All posts

Database Migrations Without Downtime

EngineeringArchitecture

Schema migrations cause more production incidents than most teams want to admit. Not because the SQL is wrong, but because code and schema changes get deployed together in a way that leaves a window — sometimes just a few seconds — where the running application and the database are out of sync.

That window is when things break.

The root cause most teams miss

When you add a new NOT NULL column to a Postgres table with existing rows, the common instinct is to write one migration file: ALTER TABLE orders ADD COLUMN shipped_at TIMESTAMPTZ NOT NULL DEFAULT now(). Deploy it alongside the code that reads the new column. Done.

The problem appears when you have more than one app server. During a rolling deploy, old code and new code run simultaneously. Old code doesn't know about shipped_at. Depending on your ORM and how it constructs queries, that can cause errors for every request that hits an old instance — or worse, it can silently corrupt data before you notice.

And that's the easy case. Adding a NOT NULL column without a default on a large table will lock the entire table while Postgres rewrites it. Hundreds of milliseconds on a small table, minutes on a large one. Your app isn't down — it's just hanging. Same result.

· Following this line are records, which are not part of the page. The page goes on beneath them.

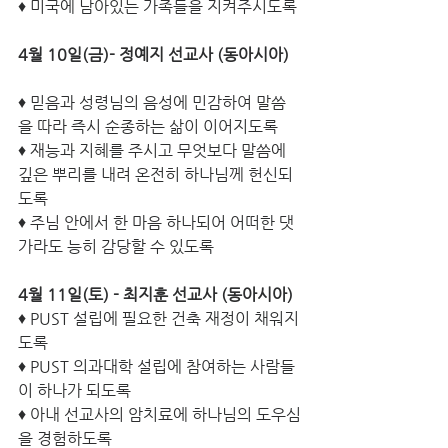
♦ 미국에 남아있는 가족들을 지켜주시도록
4월 10일(금)- 정예지 선교사 (동아시아)
♦ 믿음과 성령님의 음성에 민감하여 말씀
을 따라 즉시 순종하는 삶이 이어지도록
♦ 재능과 지혜를 주시고 무엇보다 말씀에 
깊은 뿌리를 내려 온전히 하나님께 헌신되
도록
♦ 주님 안에서 한 마음 하나되어 어떠한 댓
가라도 능히 감당할 수 있도록
4월 11일(토) - 최지훈 선교사 (동아시아)
♦ PUST 설립에 필요한 건축 재정이 채워지
도록
♦ PUST 의과대학 설립에 참여하는 사람들
이 하나가 되도록 
♦ 아내 선교사의 암치료에 하나님의 도우심
을 경험하도록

The pattern: expand, migrate, contract

The fix is to treat schema and code changes as separate, ordered deployments. We call this the expand/contract pattern:

Step 1 — Expand: add the new column as nullable, with no constraints. Deploy this migration alone, before any application code changes. Postgres adds the column in milliseconds. No locks, no downtime. Old code runs against the new schema without issue because it ignores columns it doesn't know about.

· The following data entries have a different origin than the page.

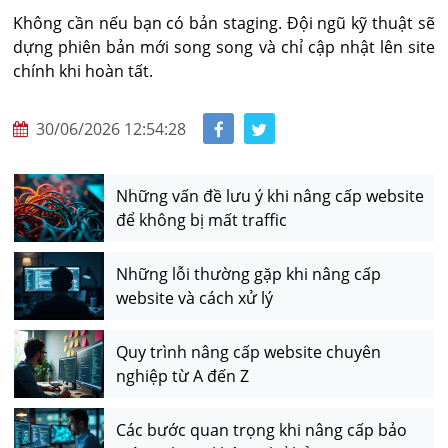
Không cần nếu bạn có bản staging. Đội ngũ kỹ thuật sẽ 
dựng phiên bản mới song song và chỉ cập nhật lên site 
chính khi hoàn tất.
30/06/2026 12:54:28
Những vấn đề lưu ý khi nâng cấp website
để không bị mất traffic
Những lỗi thường gặp khi nâng cấp
website và cách xử lý
Quy trình nâng cấp website chuyên
nghiệp từ A đến Z
Các bước quan trọng khi nâng cấp bảo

Step 2 — Migrate: backfill existing rows, either in a one-time script or a background job that processes in batches. For large tables, batch writes in chunks of a few thousand rows with a short sleep between them. This keeps write pressure off the primary replica and avoids replication lag.

Step 3 — Deploy the application: now ship the code that reads and writes the new column. At this point, all rows already have a value and the schema is stable. No gap. No window.

Step 4 — Contract: once the new code has been running cleanly for a few days, add the NOT NULL constraint (using ADD CONSTRAINT ... NOT VALID followed by VALIDATE CONSTRAINT, which validates without a full table lock in Postgres 12+). Drop old columns or old indexes only after you're certain nothing reads them.

A real example

We ran this recently on a project where an orders table had grown to roughly 4 million rows. The requirement was to add a fulfillment_region column, derived from shipping address data that already existed in the row.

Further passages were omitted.